Transcribed page contents ->

▬▬▬▬▬▬▬▬▬▬

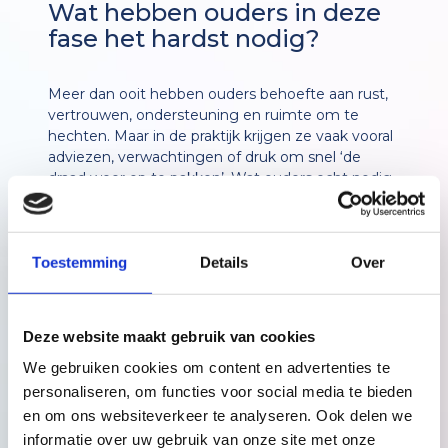
Wat hebben ouders in deze
fase het hardst nodig?
Meer dan ooit hebben ouders behoefte aan rust,
vertrouwen, ondersteuning en ruimte om te
hechten. Maar in de praktijk krijgen ze vaak vooral
adviezen, verwachtingen of druk om snel ‘de
draad weer op te pakken’. Wat ouders echt nodig
hebben:
Tijd en rust om te wennen aan het
Toestemming
Details
Over
ouderschap
Praktische hulp in huis, zodat er ruimte is om
Deze website maakt gebruik van cookies
te herstellen
We gebruiken cookies om content en advertenties te
Emotionele steun als het even niet vanzelf
personaliseren, om functies voor social media te bieden
gaat
en om ons websiteverkeer te analyseren. Ook delen we
Bevestiging en vertrouwen dat ze het goed
informatie over uw gebruik van onze site met onze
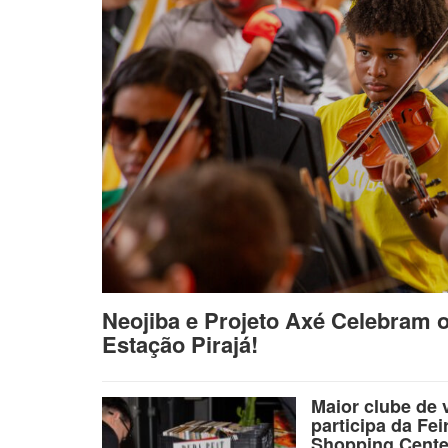
Neojiba e Projeto Axé Celebram 
Estação Pirajá!
Maior clube de 
participa da Fei
Shopping Cente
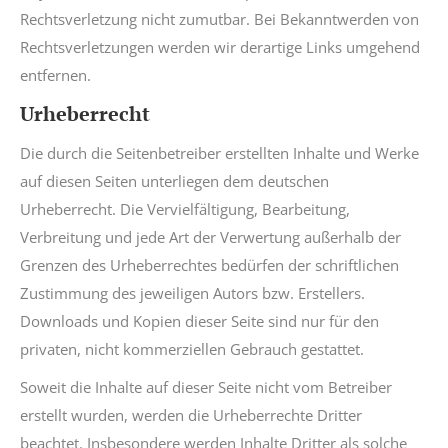
Rechtsverletzung nicht zumutbar. Bei Bekanntwerden von
Rechtsverletzungen werden wir derartige Links umgehend
entfernen.
Urheberrecht
Die durch die Seitenbetreiber erstellten Inhalte und Werke
auf diesen Seiten unterliegen dem deutschen
Urheberrecht. Die Vervielfältigung, Bearbeitung,
Verbreitung und jede Art der Verwertung außerhalb der
Grenzen des Urheberrechtes bedürfen der schriftlichen
Zustimmung des jeweiligen Autors bzw. Erstellers.
Downloads und Kopien dieser Seite sind nur für den
privaten, nicht kommerziellen Gebrauch gestattet.
Soweit die Inhalte auf dieser Seite nicht vom Betreiber
erstellt wurden, werden die Urheberrechte Dritter
beachtet. Insbesondere werden Inhalte Dritter als solche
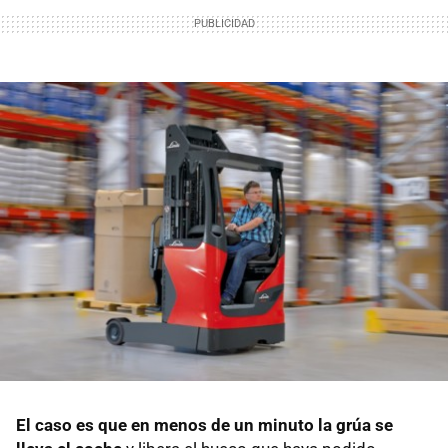
El caso es que en menos de un minuto la grúa se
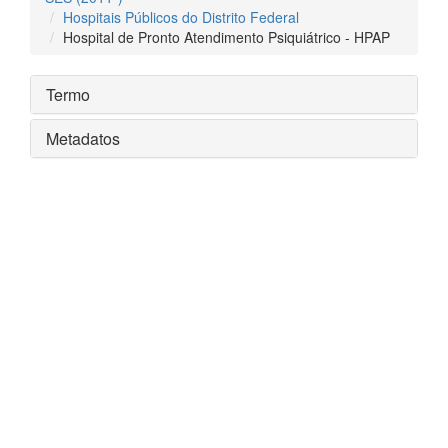
Hospitais Públicos do Distrito Federal
Hospital de Pronto Atendimento Psiquiátrico - HPAP
Termo
Metadatos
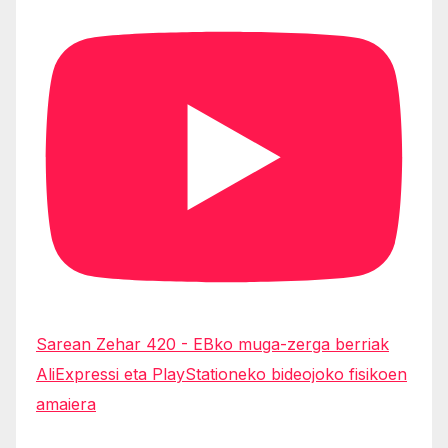
Sarean Zehar 420 - EBko muga-zerga berriak
AliExpressi eta PlayStationeko bideojoko fisikoen
amaiera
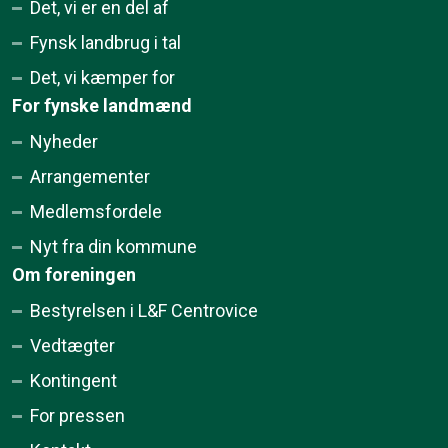
Det, vi er en del af
Fynsk landbrug i tal
Det, vi kæmper for
For fynske landmænd
Nyheder
Arrangementer
Medlemsfordele
Nyt fra din kommune
Om foreningen
Bestyrelsen i L&F Centrovice
Vedtægter
Kontingent
For pressen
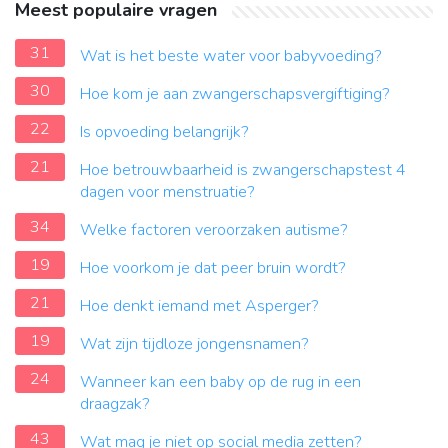
Meest populaire vragen
31
Wat is het beste water voor babyvoeding?
30
Hoe kom je aan zwangerschapsvergiftiging?
22
Is opvoeding belangrijk?
21
Hoe betrouwbaarheid is zwangerschapstest 4
dagen voor menstruatie?
34
Welke factoren veroorzaken autisme?
19
Hoe voorkom je dat peer bruin wordt?
21
Hoe denkt iemand met Asperger?
19
Wat zijn tijdloze jongensnamen?
24
Wanneer kan een baby op de rug in een
draagzak?
43
Wat mag je niet op social media zetten?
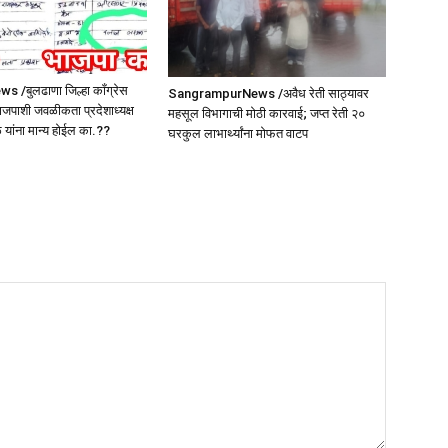
/बुलढाणा जिल्हा कॉंग्रेस
SangrampurNews /अवैध रेती साठ्यावर
 भाजपाशी जवळीकता प्रदेशाध्यक्ष
महसूल विभागाची मोठी कारवाई; जप्त रेती २०
ळ यांना मान्य होईल का.??
घरकुल लाभार्थ्यांना मोफत वाटप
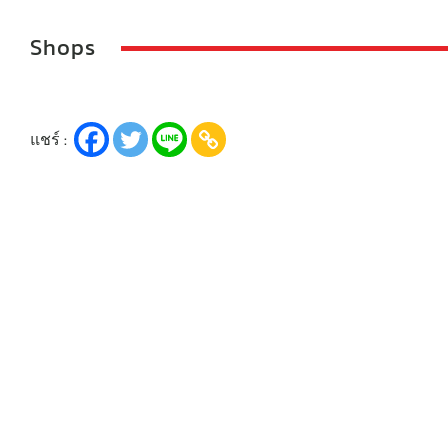
Shops
แชร์ :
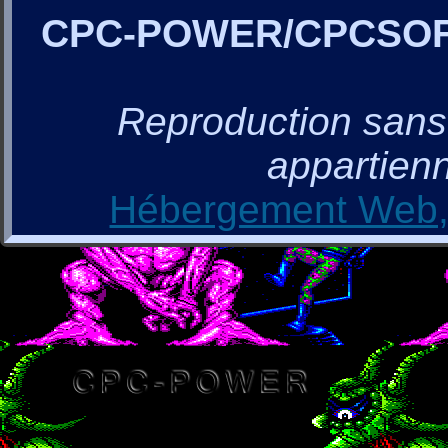
CPC-POWER/CPCSO
Reproduction sans a
appartienn
Hébergement Web, 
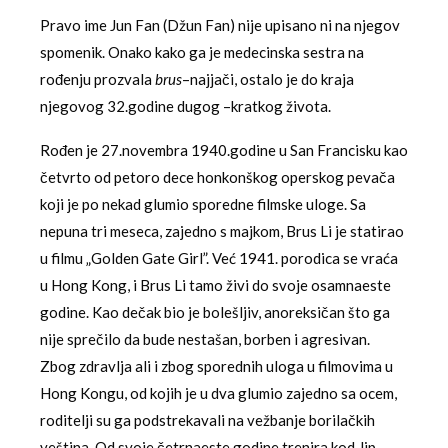
Pravo ime Jun Fan (Džun Fan) nije upisano ni na njegov
spomenik. Onako kako ga je medecinska sestra na
rođenju prozvala
brus
–najjači, ostalo je do kraja
njegovog 32.godine dugog –kratkog života.
Rođen je 27.novembra 1940.godine u San Francisku kao
četvrto od petoro dece honkonškog operskog pevača
koji je po nekad glumio sporedne filmske uloge. Sa
nepuna tri meseca, zajedno s majkom, Brus Li je statirao
u filmu „Golden Gate Girl”. Već 1941. porodica se vraća
u Hong Kong, i Brus Li tamo živi do svoje osamnaeste
godine. Kao dečak bio je bolešljiv, anoreksičan što ga
nije sprečilo da bude nestašan, borben i agresivan.
Zbog zdravlja ali i zbog sporednih uloga u filmovima u
Hong Kongu, od kojih je u dva glumio zajedno sa ocem,
roditelji su ga podstrekavali na vežbanje borilačkih
veština. Od svoje četrnaeste godine trenira kod Jip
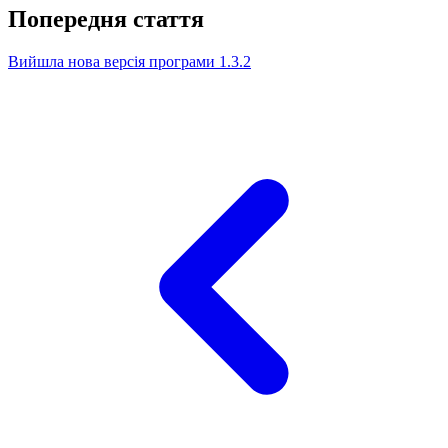
Попередня стаття
Вийшла нова версія програми 1.3.2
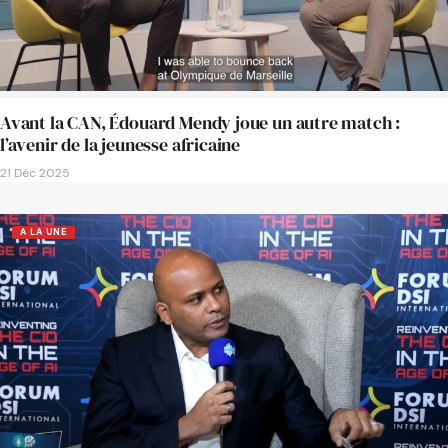
Avant la CAN, Édouard Mendy joue un autre match :
l’avenir de la jeunesse africaine
21 Déc 2025
A LA UNE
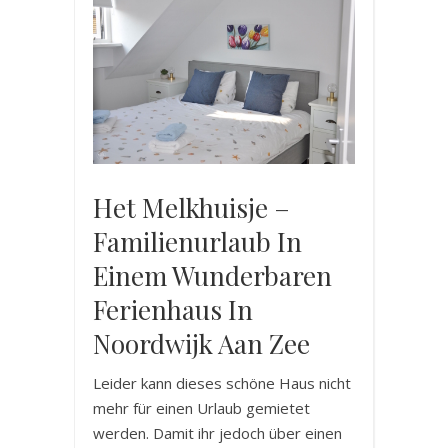
Het Melkhuisje –
Familienurlaub In
Einem Wunderbaren
Ferienhaus In
Noordwijk Aan Zee
Leider kann dieses schöne Haus nicht
mehr für einen Urlaub gemietet
werden. Damit ihr jedoch über einen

▬▬▬▬▬▬▬▬▬▬

How to complete this task -> Go to the line above that has "Hoe denkt iemand met Asperger?" and copy exactly from there down to the line that has "njegovog 32.godine dugog –kratkog života.", both included. Leave the pictures out.

Response ->
Hoe denkt iemand met Asperger?
19
Wat zijn tijdloze jongensnamen?
24
Wanneer kan een baby op de rug in een
draagzak?
43
Wat mag je niet op social media zetten?
/बुलढाणा जिल्हा कॉंग्रेस
SangrampurNews /अवैध रेती साठ्यावर
 भाजपाशी जवळीकता प्रदेशाध्यक्ष
महसूल विभागाची मोठी कारवाई; जप्त रेती २०
ळ यांना मान्य होईल का.??
घरकुल लाभार्थ्यांना मोफत वाटप
Shops
แชร์ :
CPC-POWER/CPCSO
Reproduction sans a
appartienn
Hébergement Web, 
Pravo ime Jun Fan (Džun Fan) nije upisano ni na njegov
spomenik. Onako kako ga je medecinska sestra na
rođenju prozvala
brus
–najjači, ostalo je do kraja
njegovog 32.godine dugog –kratkog života.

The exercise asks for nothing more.